Pollution accumulation index

Another measurement for pollution level in sediment was taken using Eq. 4 in which I_POLL was calculated for elements under study, and the results are tabulated in Table 10. As proposed by (Karbassi et al. 2007), the lithogenous portion of metals can be calculated by summation of metal concentration in exchangeable, carbonate, bound to Fe–Mn, and organic fractions using a modified Tessier sequential extraction scheme. According to (Li et al. 2014), if the result of I_POLL ≤ mean, sediments or soils are uncontaminated to moderately contaminated, while it will be moderately contaminated if the value 1 ≤ I_POLL ≥ 2. On the other hand, the soil or sediment will be considered as heavily contaminated when 2 ≤ I_POLL ≥ 3 and it will be heavily to extremely contaminated when 3 ≤ I_POLL ≥ 4. Table 10 shows that sediment of Sabah and Sarawak is uncontaminated with all metals under study except for Ni, V (moderately contaminated), and Co (heavily to extremely contaminated).

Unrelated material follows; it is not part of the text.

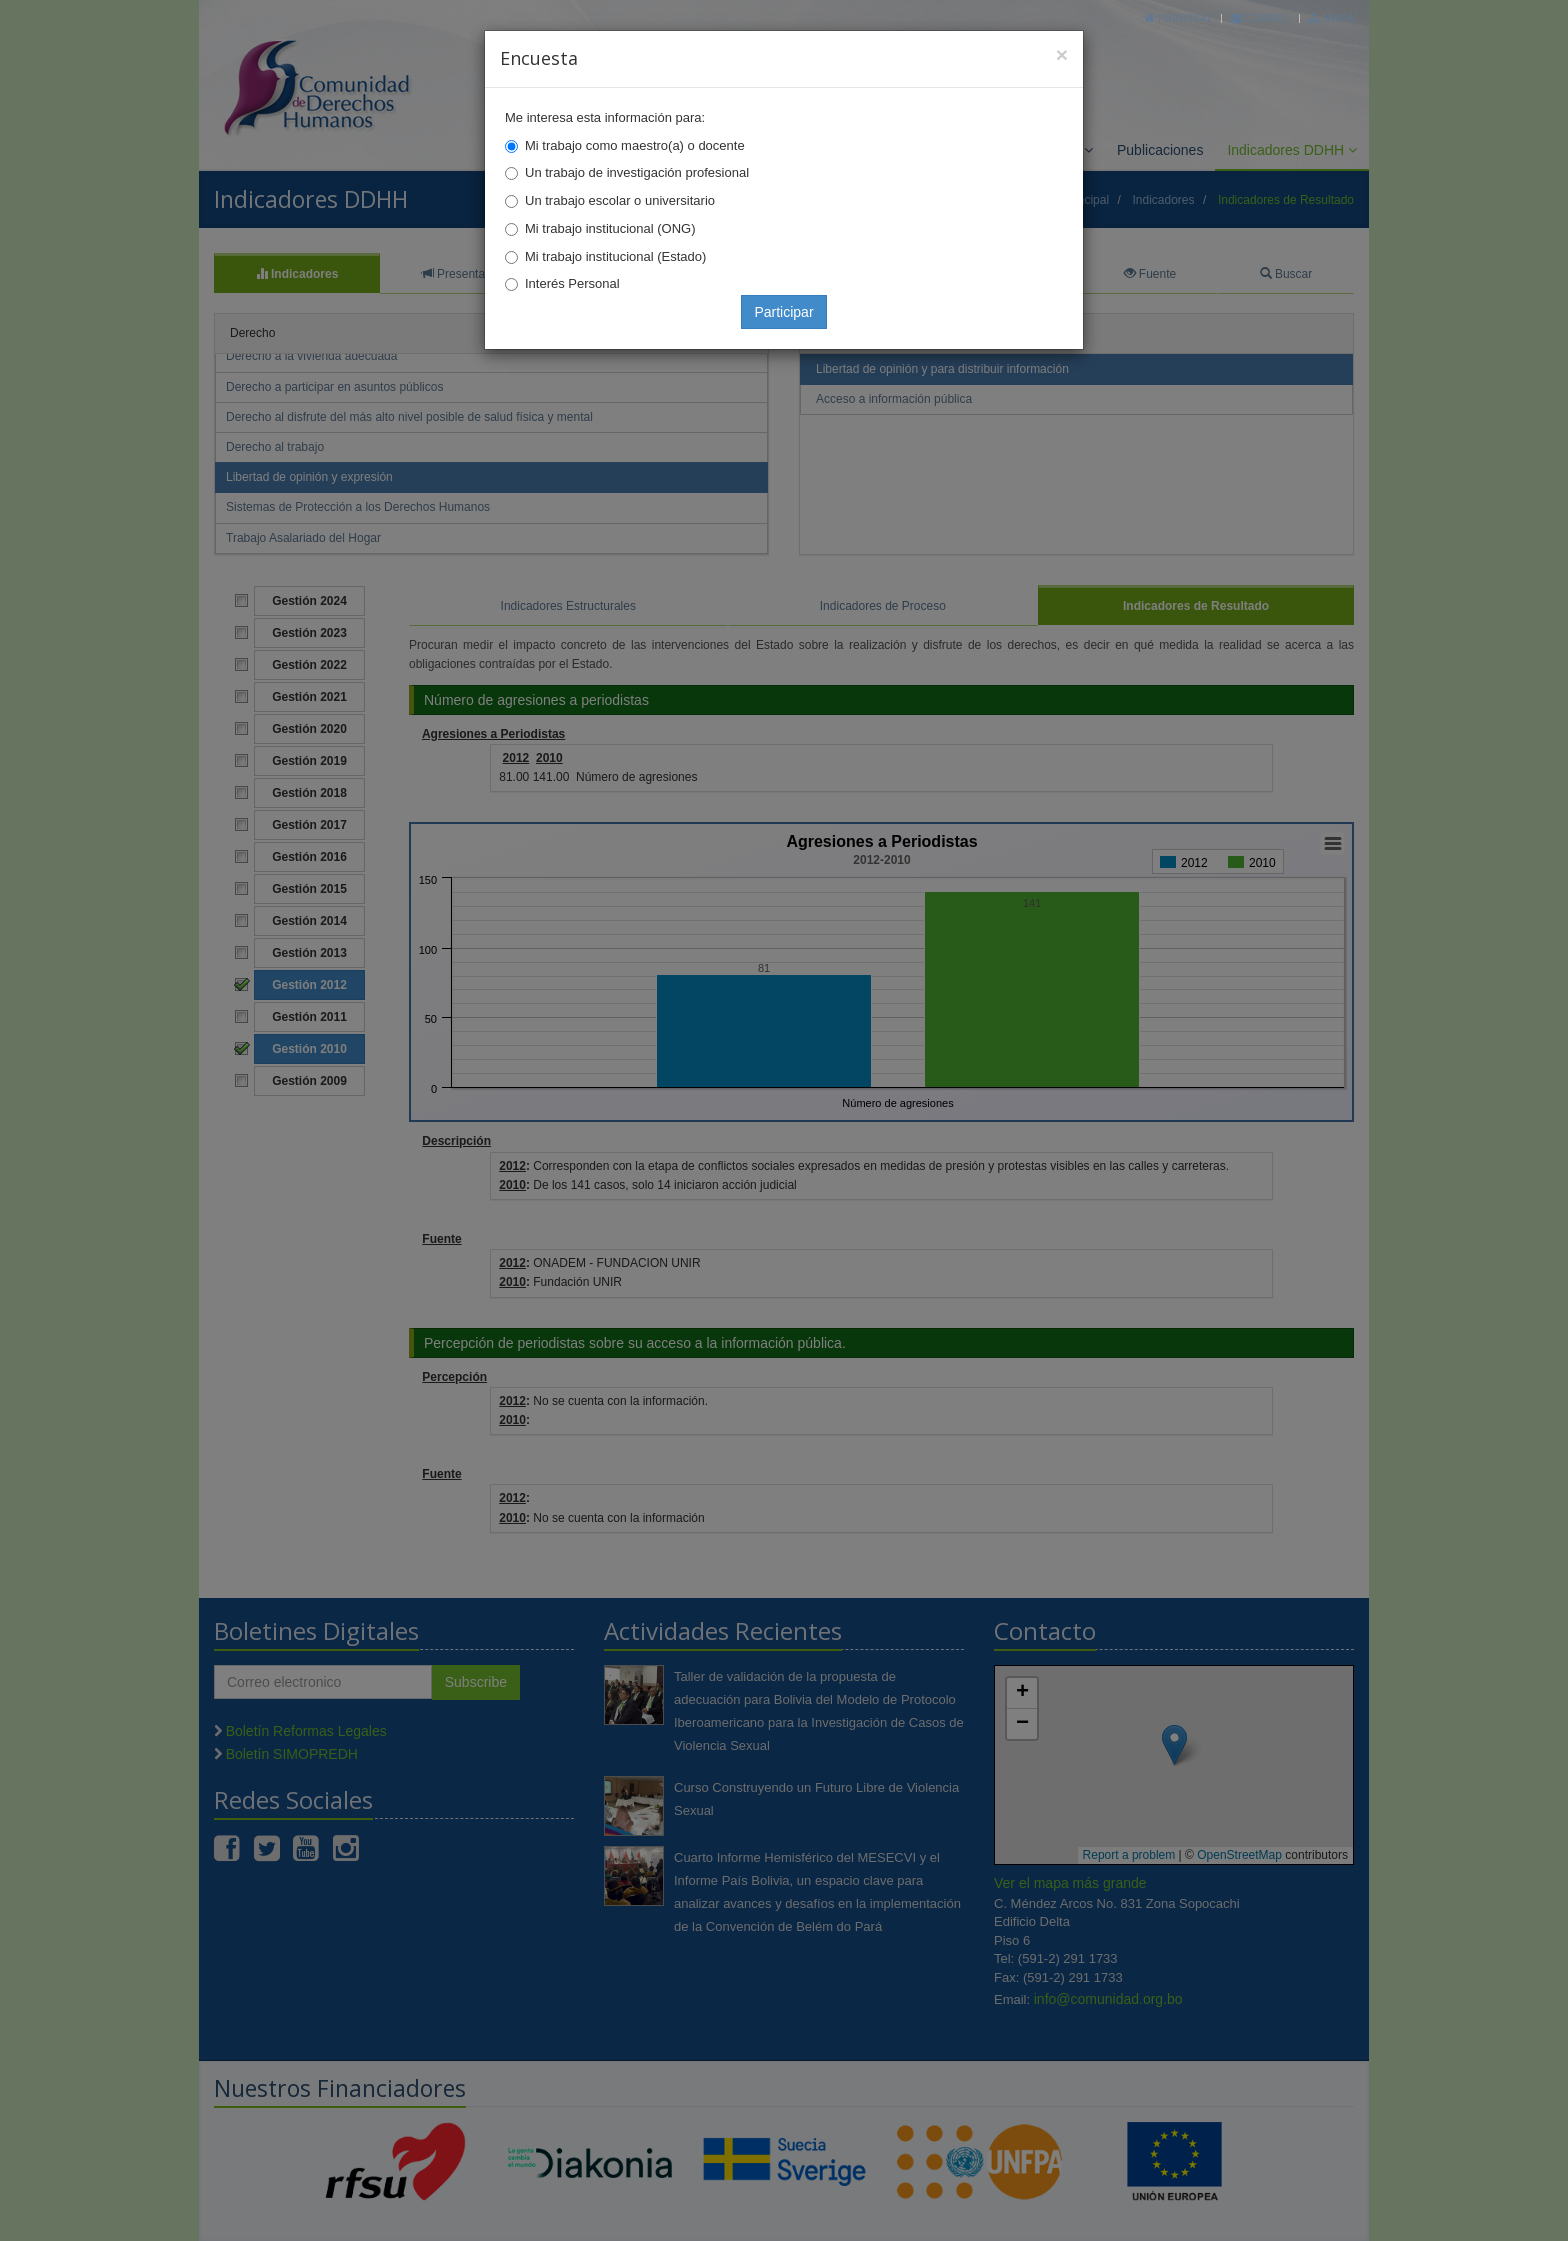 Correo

Table 9 Determination of enrichment factor in sediment samples

Table 10 Determination of pollution index (I_POLL) in sediment samples

Conclusion

The present study indicated that the metal content of shallow marine sediments is higher at Sabah coast than at Sarawak coast, despite the numerous active oil- and gas-related production facilities at both states. The spatial distribution of metals in Sabah and Sarawak coastal sediments also illustrates that marine sediments in Sabah received more metal pollution than those in Sarawak. According to the calculated RAC, which deals with the metals' concentrations in mobile fractions, most of the investigated elements in Sabah and Sarawak were at medium risk to the local environment. In terms of the EF, Co and Mn displayed no enrichment while Cr, Cu, Ni, and V showed minor enrichment. Pb and Zn were moderately severe while As was severe. However, only Se enrichment was considered extremely severe to the environment. For I_POLL, all metals under study can be considered as non-contaminant elements except for Ni, V, and Co.

A data availability statement

Data are available on request from the authors.